Aprovechando que una de las cuestiones que se han planteado en el IV Foro del Data Privacy Institute, al que gustosamente he acudido, ha sido el “derecho al olvido”, y más concretamente, @RamonMiralles ha comentado que dicho derecho “no existe, que está muy bien para la lírica del dato”, cuestión que comparto, escribo unas líneas al respecto –ahondaré más en el tema en futuros posts- para describir el problema con los Boletines desde lo que podríamos llamar “la base”, desde abajo.
Como todo buen partido de fútbol que se precie, y más si estamos ante “el partido del siglo”, debemos comentar la previa, que en este caso estaría formada por tres “elementos” que empiezan a declinar la balanza a favor del Barça (Ley 30/1992), y que en muchas ocasiones se dejan de lado:
- Más que un problema jurídico entre el balance y aplicación del las dos leyes citadas, estamos ante un problema de cultura administrativa. Es sobradamente conocida la frase en círculos de la Administración pública de “Bueno, si hay problema, vamos a Boletín”. Así que ya se sabe que cualquier cambio en la Administración puede llevar años, e incluso siglos.
- Lo que yo llamo “efecto rebote”: una vez publicado el acto en el Boletín, se multiplica…páginas que venden los Boletines, enlaces en webs de las Administraciones públicas, información al ciudadano publicado en su propia web..ecétera.
- La publicidad “mal entendida”, o el alcance de la misma. Pongamos un ejemplo, un proceso selectivo de acceso a la Administración es público entre los participantes, pero no para el resto. En la práctica, si algo es público lo es para todo el mundo.
Y ahora, pasemos a echar un vistazo a las alineaciones.
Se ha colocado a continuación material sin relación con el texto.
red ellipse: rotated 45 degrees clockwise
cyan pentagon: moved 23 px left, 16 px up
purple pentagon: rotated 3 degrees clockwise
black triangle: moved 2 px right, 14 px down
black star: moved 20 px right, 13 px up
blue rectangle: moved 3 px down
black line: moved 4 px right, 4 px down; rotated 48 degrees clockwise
Por el Barça (ley 30/1992) comparecen en su equipo con amplias facultades para declinar la balanza:
- La publicación sustituyendo a la notificación 59.6. Curiosamente destaca su apartado “a” que dice “cuando el acto tenga una pluralidad indeterminada de personas…” que en la práctica, muy extendida, se entiende por “cuando el acto tenga una pluralidad de destinatarios”. Pero ¿no deberían ser indeterminados?
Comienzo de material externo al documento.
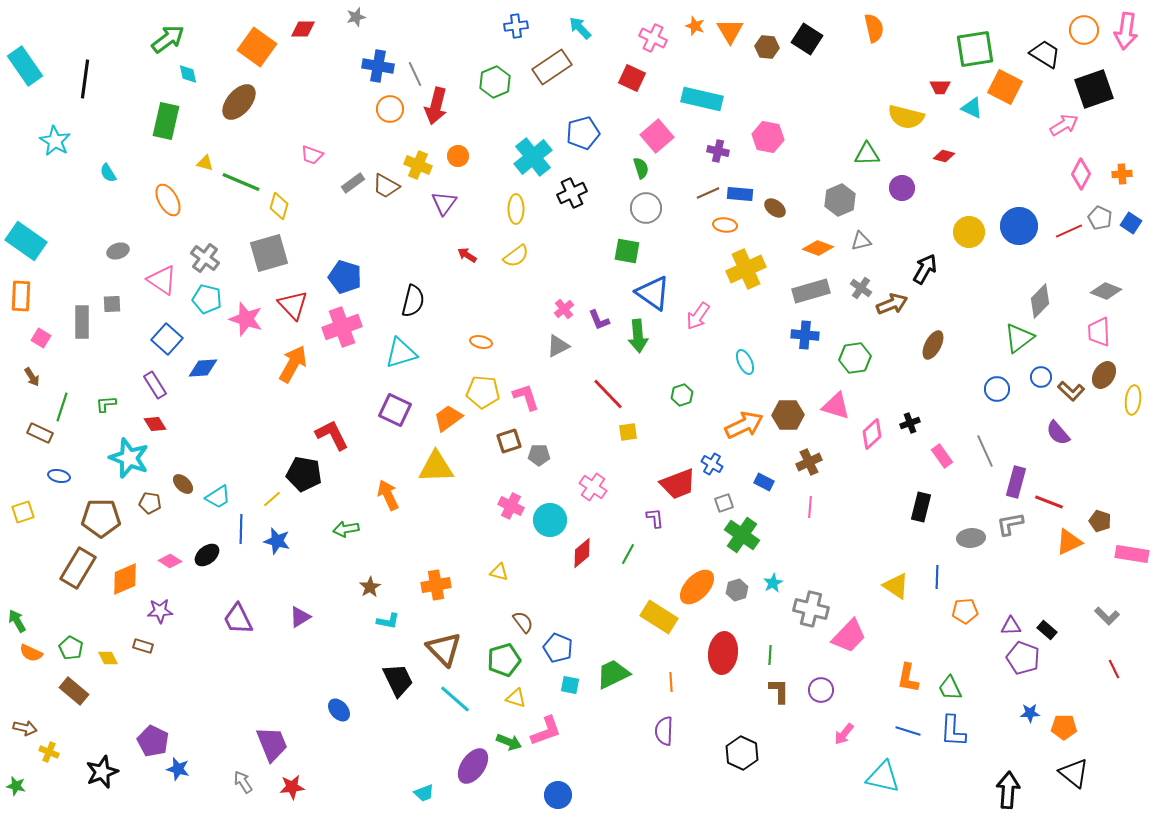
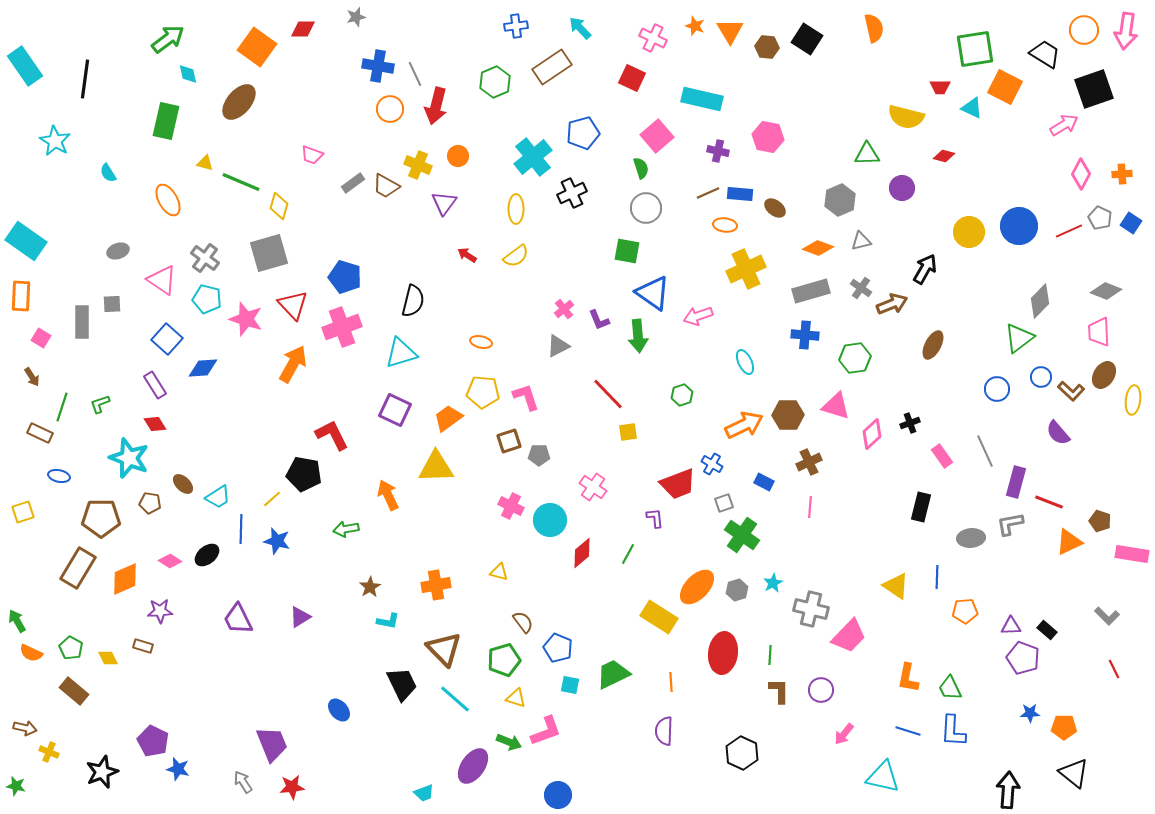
pink arrow at (698, 316): rotated 36 degrees clockwise
green L-shape at (106, 404): moved 6 px left; rotated 15 degrees counterclockwise
black trapezoid at (398, 680): moved 4 px right, 4 px down
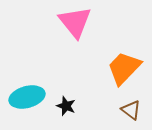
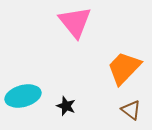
cyan ellipse: moved 4 px left, 1 px up
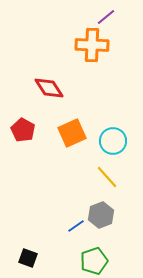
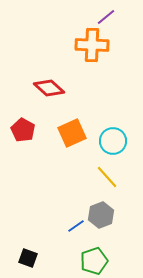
red diamond: rotated 16 degrees counterclockwise
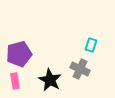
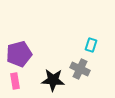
black star: moved 3 px right; rotated 25 degrees counterclockwise
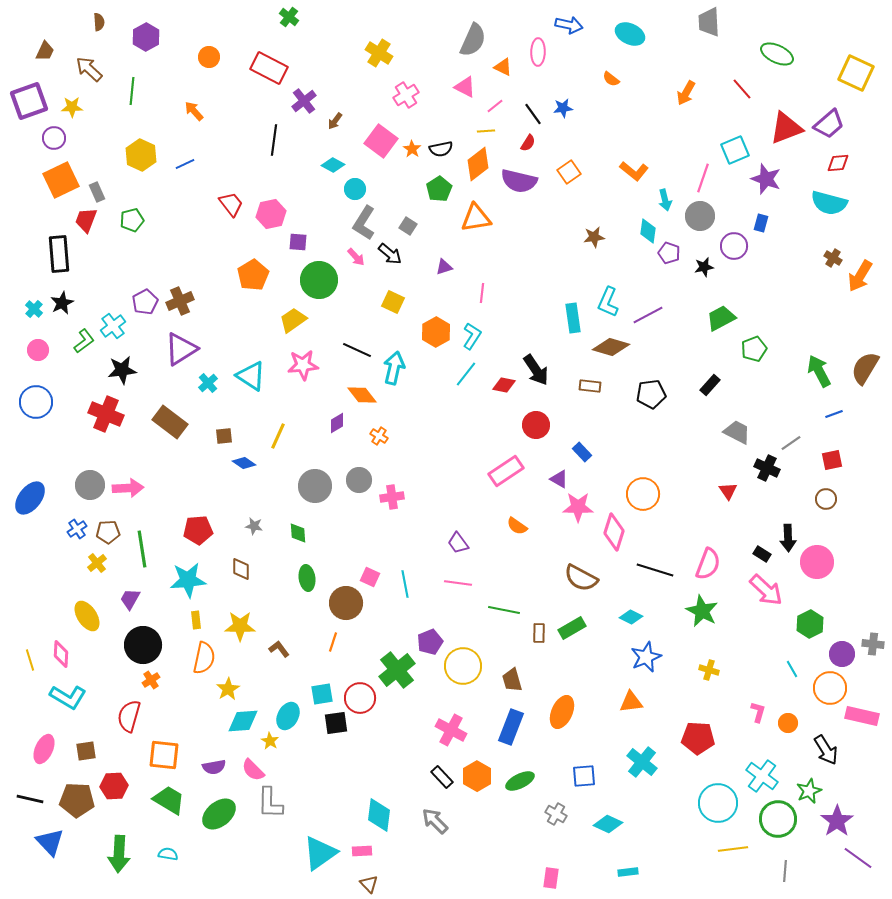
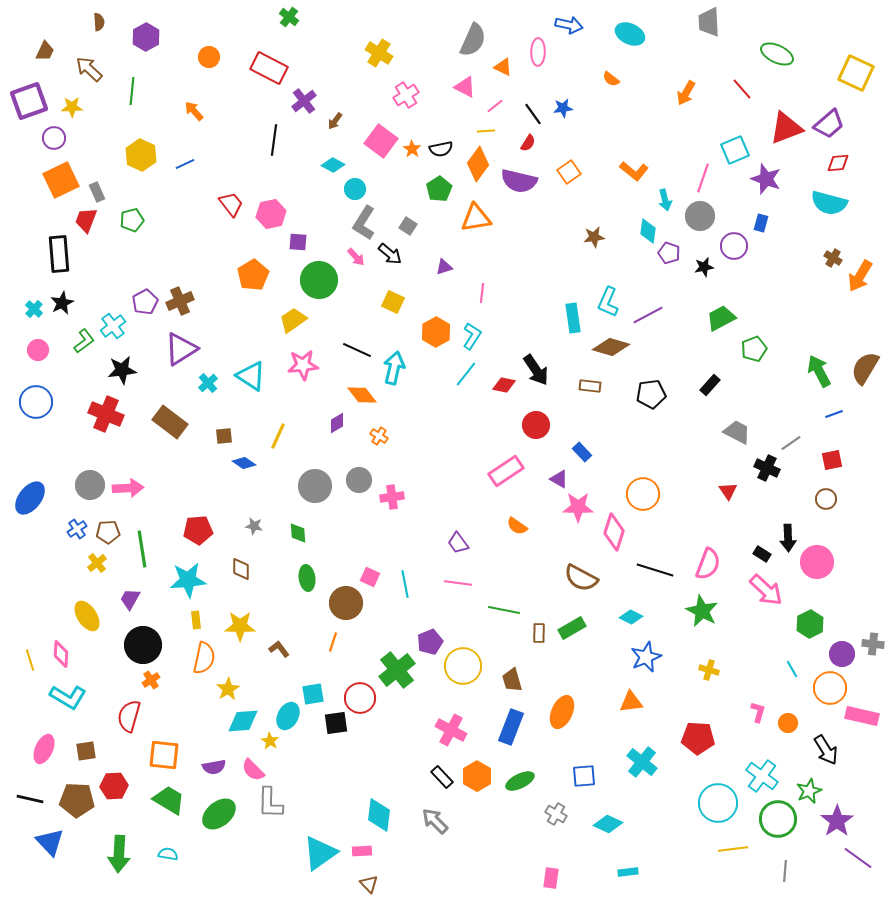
orange diamond at (478, 164): rotated 16 degrees counterclockwise
cyan square at (322, 694): moved 9 px left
- Cuando haya dificultades (domicilio desconocido…etc) en realizar la publicación 59.5.
- Y la joya de la corona, el “Messi” de la Ley 30/1992, el artículo 60, en su doble vía:
- Publicación cuando lo establezca la norma de procedimiento. Y si está en una norma reglamentaria ¿Es la propia Ley 30/1992 la habilitación legal en dicho precepto? ¿O sería una publicación basada en una norma reglamentaria?
- Las razones de interés público apreciadas por el órgano correspondiente. Vaya, un concepto jurídico indeterminado. Es decir, que para valorar en vía judicial si efectivamente existía ese interés, se valorará una vez realizada la publicación, así que no tengo nada que hacer al respecto.
Añádase la perla de la cantera, que todavía casi no juega con el primer equipo, como es la futura puesta en funcionamiento de los tablones y edictos electrónicos.
¿Y al Madrid? ¿Qué le queda? Pues aparte de sus principios que datan del año 99 de cuando Internet eran para freakis, tiene el artículo 61 de la Ley 30/1992, es decir, la posibilidad de que se limite el contenido del acto cuando pueda lesionar derechos o intereses legítimos. En otras palabras, le queda “el gol del cojo Manteca”, y ya se sabe, ese gol, sólo se marca una vez en la vida.
En resumen, que este partido lo tiene ganado el Barça y de calle, y que por mucho derecho de oposición o cancelación, o instrumentos del tipo no-robot, cuando aparezcas publicado en un Boletín, ahí te quedarás. Y de por vida.